Vivremo per sempre felici e contenti, come nelle favole, vero?
Sì, mi dici tu, come se avessi letto nei miei pensieri, staremo per sempre assieme, io e te.
Non sento più niente, e mi avvicino sempre di più a te.
Non so dove sono, so solo che ho gli occhi chiusi, e nonostante ciò vedo tutto bianco.
Ma non è più il bianco di quella stanza, né il bianco della mia camicia, o dell’orologio che batte in lontananza mezzogiorno, l’ora del pranzo. È solo luce, è solo… solo…


“Signora, mi dispiace, non so davvero come sia potuto accadere…”
Le disse un medico, posando una mano sulla spalla di una ragazza che guardava impotente il corpo del suo uomo, riverso a terra.
“Non… non potete fare nulla per salvarlo? Ci deve essere un modo…”
L’uomo scosse la testa.
“Mi spiace davvero… ma capisce, ha troppe ossa spezzate, e…”
Lei scosse la testa, in preda ai singhiozzi. “Non voglio sapere altro. Non ditemi niente, per favore…”
Il medico annuì. “Lei è la moglie, vero?”
“Sì.”
Annuì la donna, i cui capelli erano diventati grigi.
L’uomo li ricordava di un bel rosa acceso, la volta precedente, ma non fece domande.
Le strinse maggiormente la spalla, conscio che doveva essere stato un trauma per lei, vedere suo marito buttarsi dalla finestra proprio mentre stava entrando per andarlo a trovare.
Da quella stessa finestra che veniva lasciata sempre chiusa, e che con la le braccia legate dietro la schiena dalla sua camicia di forza non avrebbe mai potuto aprire.
Ancora non si spiegava come fosse potuto accadere.
“Sa… sa se suo marito aveva delle volontà particolari, in caso di morte?
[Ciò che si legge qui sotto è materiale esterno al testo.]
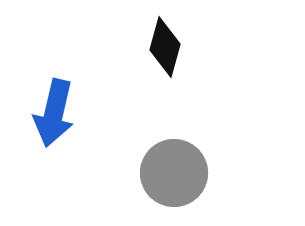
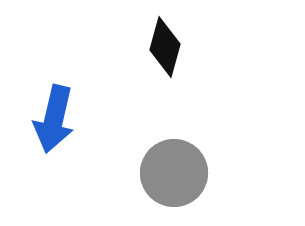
blue arrow: moved 6 px down
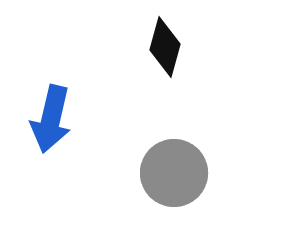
blue arrow: moved 3 px left
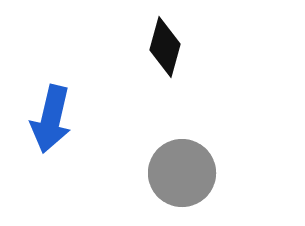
gray circle: moved 8 px right
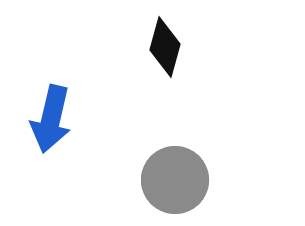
gray circle: moved 7 px left, 7 px down
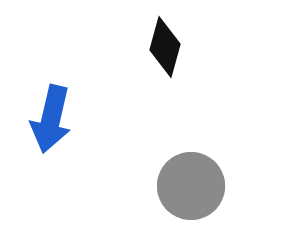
gray circle: moved 16 px right, 6 px down
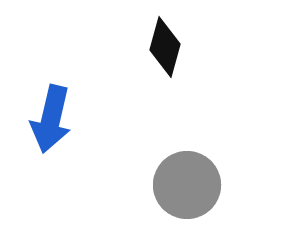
gray circle: moved 4 px left, 1 px up
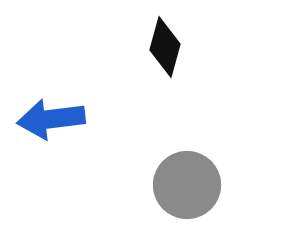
blue arrow: rotated 70 degrees clockwise
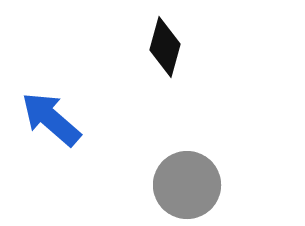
blue arrow: rotated 48 degrees clockwise
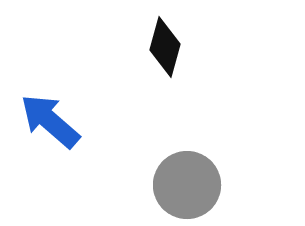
blue arrow: moved 1 px left, 2 px down
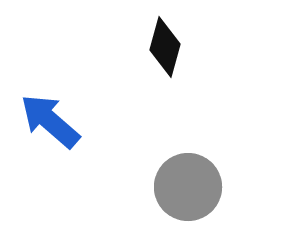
gray circle: moved 1 px right, 2 px down
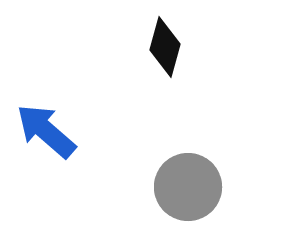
blue arrow: moved 4 px left, 10 px down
Non so, essere cremato, o qualcosa del genere?”
Lei prese a piangere e a singhiozzare ancora più forte, mentre con voce un po’ stridula ribatteva “Non lo so… non ne ho idea! Perché mi fa queste domande? Perché invece non provate a salvarlo!?”
L’uomo sospirò, e decise di non chiederle più nulla.
La condusse all’interno della struttura, per tranquillizzarla, mentre altri due medici portavano il cadavere in una stanza apposita, mentre gli coprivano il volto, e scuotevano tristemente la testa vedendo la sua espressione felice.
“Poverino, non si rendeva conto di cosa faceva…”
Sospirò uno, mentre si allontanava.
“Già,” ribatté con tono convinto l’altro, “Se lo avesse saputo non sarebbe morto sorridendo in questo modo...” continuò, per poi uscire dalla stanza e chiudere la porta a chiave.
In fondo era solo un altro cadavere, un povero mentecatto aveva liberato il mondo della sua presenza. Era inutile stare a pensarci.
Un altro posto letto si era liberato, pensò. Forse avrebbe potuto piazzarci lo zio. Sì, ci avrebbe provato.